# A secret ritual of basses? :)



## Sieglinde (Oct 25, 2009)

I've observed many times a certain thing basses (and only them, but they almost always) do at group-curtain-calls. 

When the group is going back behind the curtain, or off the stage if they keep the curtain up, they remain for last and pat at least one other cast member in the back.

Seen this in numerous dvd's and also live performances.

If there's two or more basses in a performance, the lowest one does it (Grand Inquisitor, Commodore).

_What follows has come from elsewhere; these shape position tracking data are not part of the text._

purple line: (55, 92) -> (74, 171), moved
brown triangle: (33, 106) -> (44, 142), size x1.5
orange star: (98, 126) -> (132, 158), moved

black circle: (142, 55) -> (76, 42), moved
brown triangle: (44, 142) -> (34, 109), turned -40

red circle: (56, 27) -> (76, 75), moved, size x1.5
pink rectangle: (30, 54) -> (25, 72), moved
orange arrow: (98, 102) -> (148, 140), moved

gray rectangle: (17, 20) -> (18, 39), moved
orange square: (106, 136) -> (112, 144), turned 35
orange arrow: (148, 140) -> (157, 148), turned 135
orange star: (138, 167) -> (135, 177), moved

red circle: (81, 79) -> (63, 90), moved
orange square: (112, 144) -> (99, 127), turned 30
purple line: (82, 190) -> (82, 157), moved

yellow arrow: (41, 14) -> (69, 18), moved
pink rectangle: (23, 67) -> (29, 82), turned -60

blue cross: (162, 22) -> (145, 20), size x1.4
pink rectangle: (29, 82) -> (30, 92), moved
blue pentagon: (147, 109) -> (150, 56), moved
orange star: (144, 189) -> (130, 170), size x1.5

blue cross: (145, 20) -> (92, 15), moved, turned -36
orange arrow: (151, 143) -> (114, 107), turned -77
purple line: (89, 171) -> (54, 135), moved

Is it some kind of secret ritual or what? Has anyone else noticed this?


----------



## rgz (Mar 6, 2010)

Hah, never noticed that, will keep an eye out in the future. Maybe it's because basses just tend to be larger people and it's just kind of natural to do that (similar to how it feels natural to pat a young child on the head).


----------



## sospiro (Apr 3, 2010)

Maybe it's body language for the top guy always leaves last


----------



## mamascarlatti (Sep 23, 2009)

Sieglinde said:


> Is it some kind of secret ritual or what? Has anyone else noticed this?


Some kind of Sarastro Freemason bass thing, do you think?


----------



## Sieglinde (Oct 25, 2009)

It's especially creepy when the show's villain does this with a jovial smile...


----------